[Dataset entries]
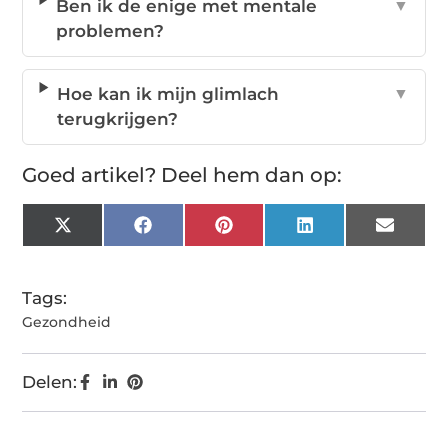
Ben ik de enige met mentale
▼
problemen?
Hoe kan ik mijn glimlach
▼
terugkrijgen?
Goed artikel? Deel hem dan op:
X
Facebook
Pinterest
LinkedIn
Email
(Twitter)
Tags:
Gezondheid
Delen:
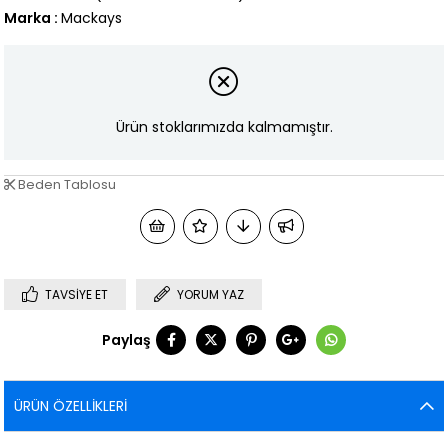
Marka
:
Mackays
Ürün stoklarımızda kalmamıştır.
Beden Tablosu
TAVSIYE ET
YORUM YAZ
Paylaş
ÜRÜN ÖZELLIKLERI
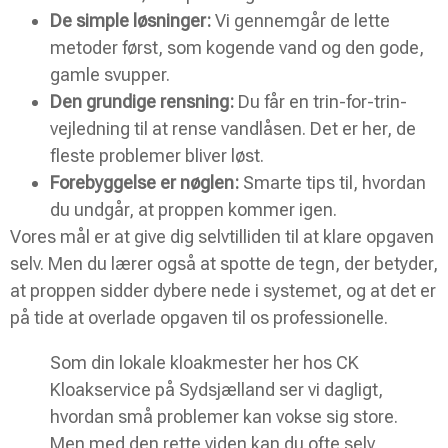
De simple løsninger:
Vi gennemgår de lette
metoder først, som kogende vand og den gode,
gamle svupper.
Den grundige rensning:
Du får en trin-for-trin-
vejledning til at rense vandlåsen. Det er her, de
fleste problemer bliver løst.
Forebyggelse er nøglen:
Smarte tips til, hvordan
du undgår, at proppen kommer igen.
Vores mål er at give dig selvtilliden til at klare opgaven
selv. Men du lærer også at spotte de tegn, der betyder,
at proppen sidder dybere nede i systemet, og at det er
på tide at overlade opgaven til os professionelle.
Som din lokale kloakmester her hos CK
Kloakservice på Sydsjælland ser vi dagligt,
hvordan små problemer kan vokse sig store.
Men med den rette viden kan du ofte selv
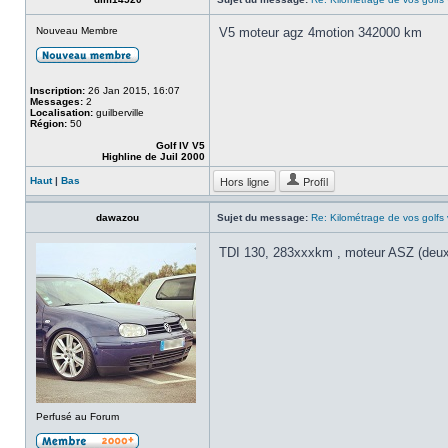
Nouveau Membre
V5 moteur agz 4motion 342000 km
Inscription:
26 Jan 2015, 16:07
Messages:
2
Localisation:
guilberville
Région:
50
Golf IV V5
Highline de Juil 2000
Hors ligne
Profil
Haut
|
Bas
dawazou
Sujet du message:
Re: Kilométrage de vos golfs
TDI 130, 283xxxkm , moteur ASZ (deu
Perfusé au Forum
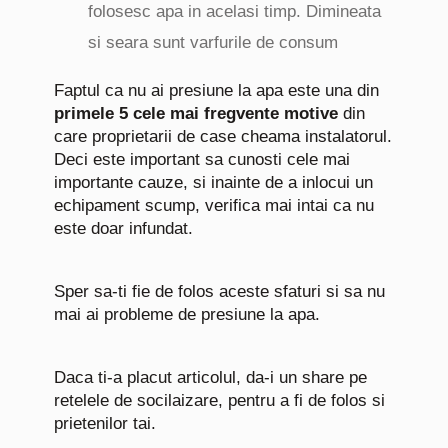
folosesc apa in acelasi timp. Dimineata
si seara sunt varfurile de consum
Faptul ca nu ai presiune la apa este una din
primele 5 cele mai fregvente motive
din
care proprietarii de case cheama instalatorul.
Deci este important sa cunosti cele mai
importante cauze, si inainte de a inlocui un
echipament scump, verifica mai intai ca nu
este doar infundat.
Sper sa-ti fie de folos aceste sfaturi si sa nu
mai ai probleme de presiune la apa.
Daca ti-a placut articolul, da-i un share pe
retelele de socilaizare, pentru a fi de folos si
prietenilor tai.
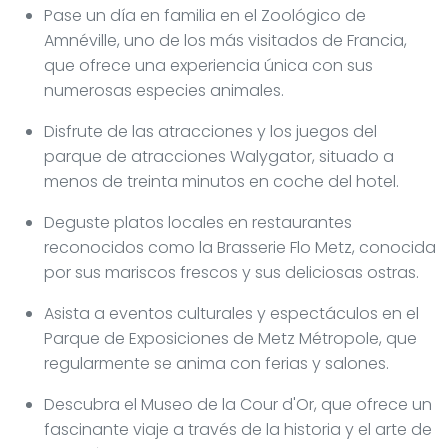
Pase un día en familia en el Zoológico de
Amnéville, uno de los más visitados de Francia,
que ofrece una experiencia única con sus
numerosas especies animales.
Disfrute de las atracciones y los juegos del
parque de atracciones Walygator, situado a
menos de treinta minutos en coche del hotel.
Deguste platos locales en restaurantes
reconocidos como la Brasserie Flo Metz, conocida
por sus mariscos frescos y sus deliciosas ostras.
Asista a eventos culturales y espectáculos en el
Parque de Exposiciones de Metz Métropole, que
regularmente se anima con ferias y salones.
Descubra el Museo de la Cour d'Or, que ofrece un
fascinante viaje a través de la historia y el arte de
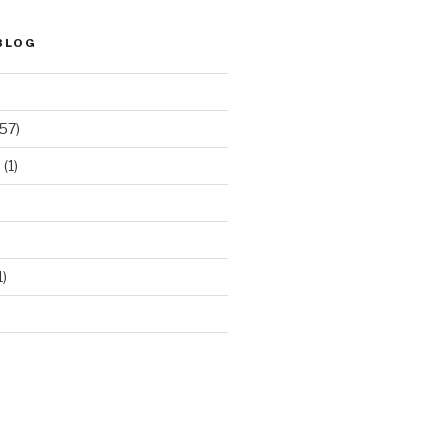
BLOG
57)
e
(1)
1)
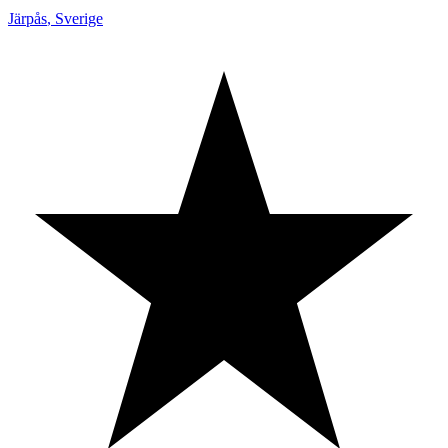
Järpås
,
Sverige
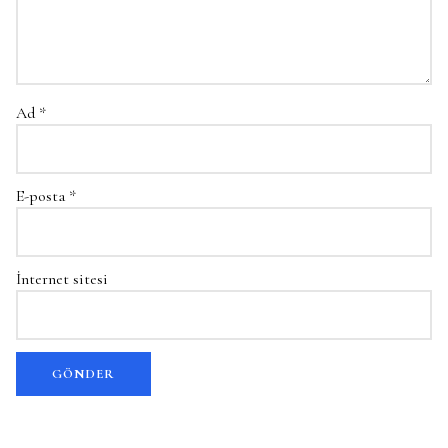
Ad
*
E-posta
*
İnternet sitesi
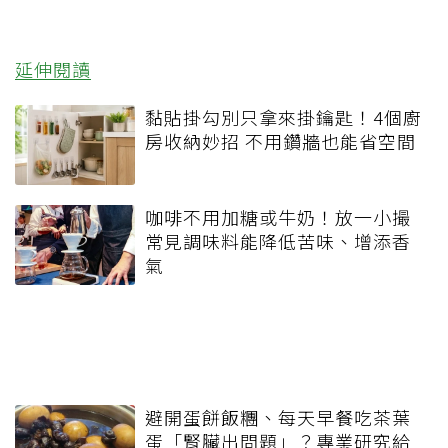
延伸閱讀
黏貼掛勾別只拿來掛鑰匙！4個廚
房收納妙招 不用鑽牆也能省空間
咖啡不用加糖或牛奶！放一小撮
常見調味料能降低苦味、增添香
氣
避開蛋餅飯糰、每天早餐吃茶葉
蛋「腎臟出問題」？專業研究給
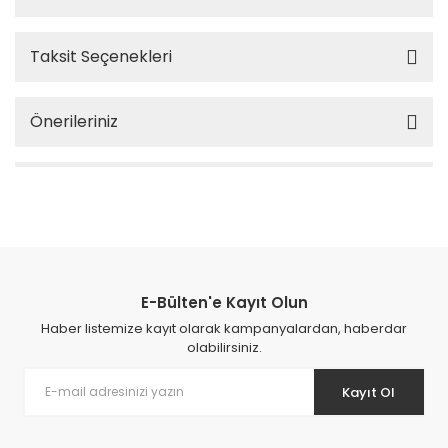
Taksit Seçenekleri
Önerileriniz
E-Bülten'e Kayıt Olun
Haber listemize kayıt olarak kampanyalardan, haberdar
olabilirsiniz.
Kayıt Ol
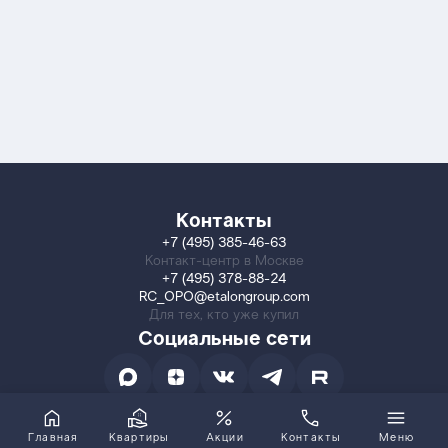
Контакты
+7 (495) 385-46-63
Контакт-центр в Москве
+7 (495) 378-88-24
RC_OPO@etalongroup.com
Для тех, кто уже купил
Социальные сети
Главная
Квартиры
Акции
Контакты
Меню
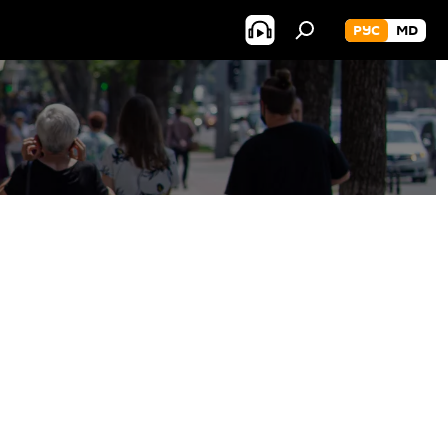
РУС
MD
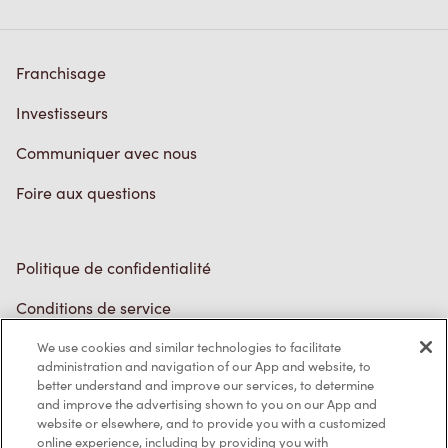
Franchisage
Investisseurs
Communiquer avec nous
Foire aux questions
Politique de confidentialité
Conditions de service
Marques de commerce
Accessibilité
We use cookies and similar technologies to facilitate
administration and navigation of our App and website, to
Diagnostic
better understand and improve our services, to determine
and improve the advertising shown to you on our App and
website or elsewhere, and to provide you with a customized
Contactez-nous
online experience, including by providing you with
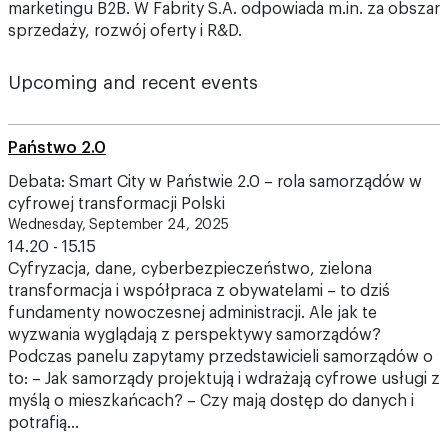
marketingu B2B. W Fabrity S.A. odpowiada m.in. za obszar
sprzedaży, rozwój oferty i R&D.
Upcoming and recent events
Państwo 2.0
Debata: Smart City w Państwie 2.0 – rola samorządów w
cyfrowej transformacji Polski
Wednesday, September 24, 2025
14.20 - 15.15
Cyfryzacja, dane, cyberbezpieczeństwo, zielona
transformacja i współpraca z obywatelami – to dziś
fundamenty nowoczesnej administracji. Ale jak te
wyzwania wyglądają z perspektywy samorządów?
Podczas panelu zapytamy przedstawicieli samorządów o
to: – Jak samorządy projektują i wdrażają cyfrowe usługi z
myślą o mieszkańcach? – Czy mają dostęp do danych i
potrafią…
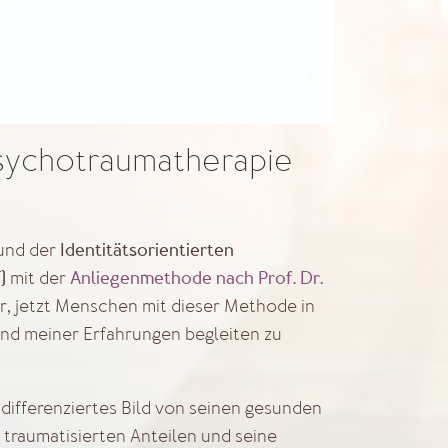
Psychotraumatherapie
Identitätsorientierten
rund der
)
Anliegenmethode nac
h Prof. Dr.
mit der
hr, jetzt Menschen mit dieser Methode in
nd meiner Erfahrungen begleiten zu
differenziertes Bild von seinen gesunden
traumatisierten Anteilen und seine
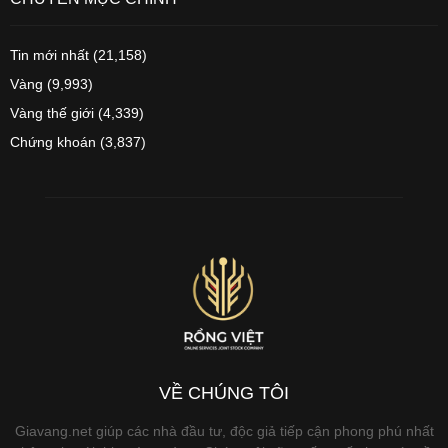
Tin mới nhất
(21,158)
Vàng
(9,993)
Vàng thế giới
(4,339)
Chứng khoán
(3,837)
VỀ CHÚNG TÔI
Giavang.net giúp các nhà đầu tư, độc giả tiếp cận phong phú nhất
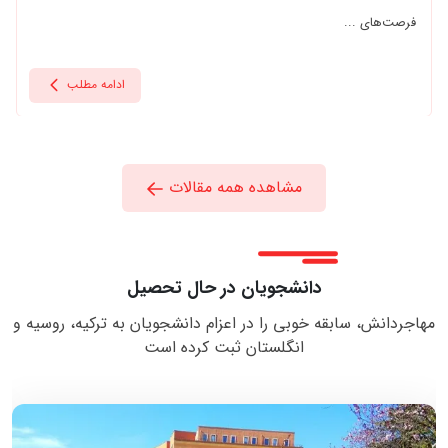
فرصت‌های ...
ادامه مطلب
مشاهده همه مقالات
دانشجویان در حال تحصیل
مهاجردانش، سابقه خوبی را در اعزام دانشجویان به ترکیه، روسیه و
انگلستان ثبت کرده است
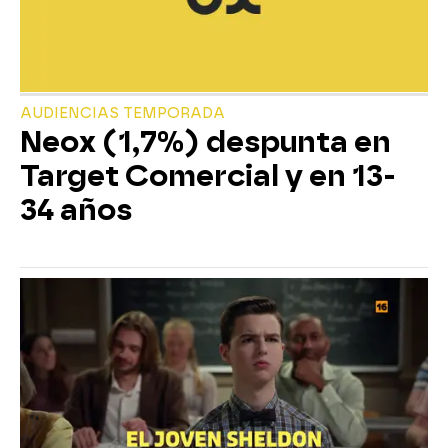
AUDIENCIAS TEMPORADA
Neox (1,7%) despunta en
Target Comercial y en 13-
34 años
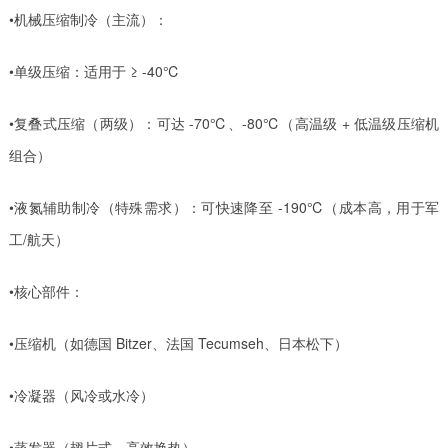
•机械压缩制冷（主流）：
•单级压缩：适用于 ≥ -40℃
•复叠式压缩（两级）：可达 -70℃、-80℃（高温级 + 低温级压缩机
组合）
•液氮辅助制冷（特殊需求）：可快速降至 -190℃（成本高，用于军
工/航天）
•核心部件：
•压缩机（如德国 Bitzer、法国 Tecumseh、日本松下）
•冷凝器（风冷或水冷）
•蒸发器（翅片式，高效换热）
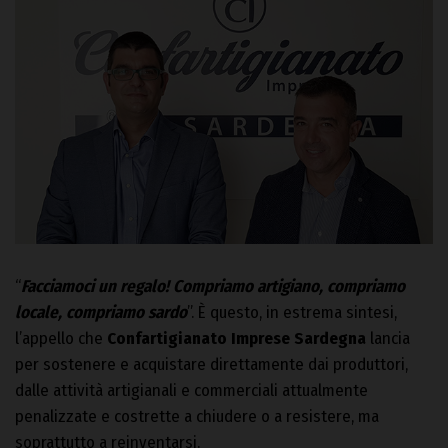
“
Facciamoci un regalo! Compriamo artigiano, compriamo
locale, compriamo sardo
”. È questo, in estrema sintesi,
l’appello che
Confartigianato Imprese Sardegna
lancia
per sostenere e acquistare direttamente dai produttori,
dalle attività artigianali e commerciali attualmente
penalizzate e costrette a chiudere o a resistere, ma
soprattutto a reinventarsi.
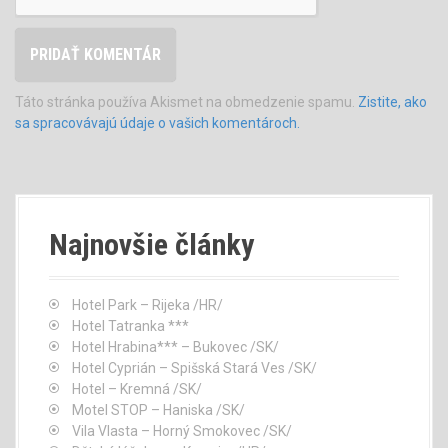
Táto stránka používa Akismet na obmedzenie spamu.
Zistite, ako
sa spracovávajú údaje o vašich komentároch.
Najnovšie články
Hotel Park – Rijeka /HR/
Hotel Tatranka ***
Hotel Hrabina*** – Bukovec /SK/
Hotel Cyprián – Spišská Stará Ves /SK/
Hotel – Kremná /SK/
Motel STOP – Haniska /SK/
Vila Vlasta – Horný Smokovec /SK/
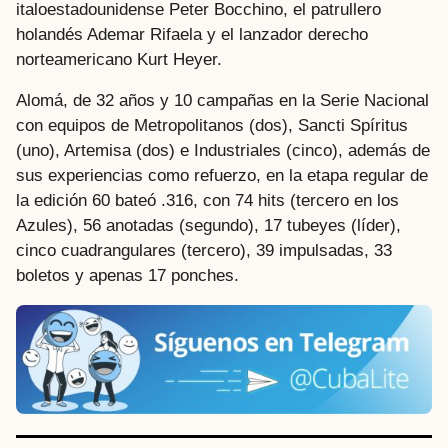
italoestadounidense Peter Bocchino, el patrullero
holandés Ademar Rifaela y el lanzador derecho
norteamericano Kurt Heyer.
Alomá, de 32 años y 10 campañas en la Serie Nacional
con equipos de Metropolitanos (dos), Sancti Spíritus
(uno), Artemisa (dos) e Industriales (cinco), además de
sus experiencias como refuerzo, en la etapa regular de
la edición 60 bateó .316, con 74 hits (tercero en los
Azules), 56 anotadas (segundo), 17 tubeyes (líder),
cinco cuadrangulares (tercero), 39 impulsadas, 33
boletos y apenas 17 ponches.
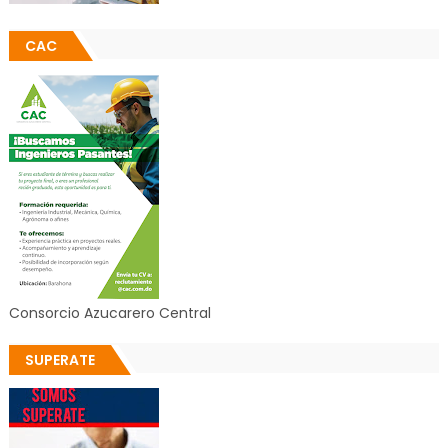
CAC
Consorcio Azucarero Central
SUPERATE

:: Goal of the exercise ::
Reproduce every line from the preceding data in which the word "Metz" can be found.

:: Answer for this exercise ::
reconocidos como la Brasserie Flo Metz, conocida
Parque de Exposiciones de Metz Métropole, que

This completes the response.